● Material provided:
• • •
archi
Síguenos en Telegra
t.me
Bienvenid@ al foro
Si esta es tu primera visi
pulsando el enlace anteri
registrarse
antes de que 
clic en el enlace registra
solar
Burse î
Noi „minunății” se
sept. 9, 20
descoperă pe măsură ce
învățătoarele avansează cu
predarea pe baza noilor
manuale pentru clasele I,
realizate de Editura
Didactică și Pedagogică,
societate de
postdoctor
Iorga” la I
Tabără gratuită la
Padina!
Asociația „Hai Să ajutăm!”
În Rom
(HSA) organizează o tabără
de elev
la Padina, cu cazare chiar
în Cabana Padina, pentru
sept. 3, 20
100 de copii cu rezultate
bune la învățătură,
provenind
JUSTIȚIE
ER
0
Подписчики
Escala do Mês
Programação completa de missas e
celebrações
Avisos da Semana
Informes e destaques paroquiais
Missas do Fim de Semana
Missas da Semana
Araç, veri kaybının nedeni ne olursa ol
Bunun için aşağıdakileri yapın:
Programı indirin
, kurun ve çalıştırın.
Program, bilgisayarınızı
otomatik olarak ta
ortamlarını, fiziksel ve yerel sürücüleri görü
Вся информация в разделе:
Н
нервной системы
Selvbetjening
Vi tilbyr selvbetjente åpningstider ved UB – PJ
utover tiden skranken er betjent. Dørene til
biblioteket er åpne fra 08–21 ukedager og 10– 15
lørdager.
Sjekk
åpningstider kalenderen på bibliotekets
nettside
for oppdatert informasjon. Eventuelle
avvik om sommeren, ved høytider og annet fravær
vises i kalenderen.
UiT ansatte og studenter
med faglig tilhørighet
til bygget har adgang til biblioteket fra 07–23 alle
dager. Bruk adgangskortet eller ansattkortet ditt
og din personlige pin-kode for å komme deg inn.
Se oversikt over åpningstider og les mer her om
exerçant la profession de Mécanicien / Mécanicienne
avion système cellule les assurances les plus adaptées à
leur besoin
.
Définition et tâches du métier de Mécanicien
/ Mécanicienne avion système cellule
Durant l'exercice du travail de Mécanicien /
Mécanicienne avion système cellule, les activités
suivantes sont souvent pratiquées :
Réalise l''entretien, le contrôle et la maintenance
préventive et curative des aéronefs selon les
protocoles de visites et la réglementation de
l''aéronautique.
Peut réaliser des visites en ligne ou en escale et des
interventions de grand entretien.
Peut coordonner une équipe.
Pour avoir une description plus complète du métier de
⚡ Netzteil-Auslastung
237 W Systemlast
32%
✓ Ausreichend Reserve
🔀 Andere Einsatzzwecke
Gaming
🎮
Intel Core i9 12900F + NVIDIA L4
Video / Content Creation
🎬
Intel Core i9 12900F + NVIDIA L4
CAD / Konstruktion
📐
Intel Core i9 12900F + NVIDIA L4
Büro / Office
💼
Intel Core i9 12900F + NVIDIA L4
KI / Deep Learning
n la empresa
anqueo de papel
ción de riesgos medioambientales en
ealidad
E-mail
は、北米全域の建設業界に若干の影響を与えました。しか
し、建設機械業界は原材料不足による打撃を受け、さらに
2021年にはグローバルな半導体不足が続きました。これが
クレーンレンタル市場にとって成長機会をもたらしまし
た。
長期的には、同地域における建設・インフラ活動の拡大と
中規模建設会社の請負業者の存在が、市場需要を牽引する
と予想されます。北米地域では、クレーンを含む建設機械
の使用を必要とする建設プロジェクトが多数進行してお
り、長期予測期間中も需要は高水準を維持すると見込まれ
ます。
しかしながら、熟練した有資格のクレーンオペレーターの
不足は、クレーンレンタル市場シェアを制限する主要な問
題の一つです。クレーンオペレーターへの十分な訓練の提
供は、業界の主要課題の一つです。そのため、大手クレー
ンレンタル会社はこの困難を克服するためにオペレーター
• • •
● The problem: Write out exactly the final stretch of the listing above, beginning at the line that contains "クレーンレンタル市場にとって成長機会をもたらしまし" and ending at its last line, with nothing added.

● Task response:
クレーンレンタル市場にとって成長機会をもたらしまし
た。
長期的には、同地域における建設・インフラ活動の拡大と
中規模建設会社の請負業者の存在が、市場需要を牽引する
と予想されます。北米地域では、クレーンを含む建設機械
の使用を必要とする建設プロジェクトが多数進行してお
り、長期予測期間中も需要は高水準を維持すると見込まれ
ます。
しかしながら、熟練した有資格のクレーンオペレーターの
不足は、クレーンレンタル市場シェアを制限する主要な問
題の一つです。クレーンオペレーターへの十分な訓練の提
供は、業界の主要課題の一つです。そのため、大手クレー
ンレンタル会社はこの困難を克服するためにオペレーター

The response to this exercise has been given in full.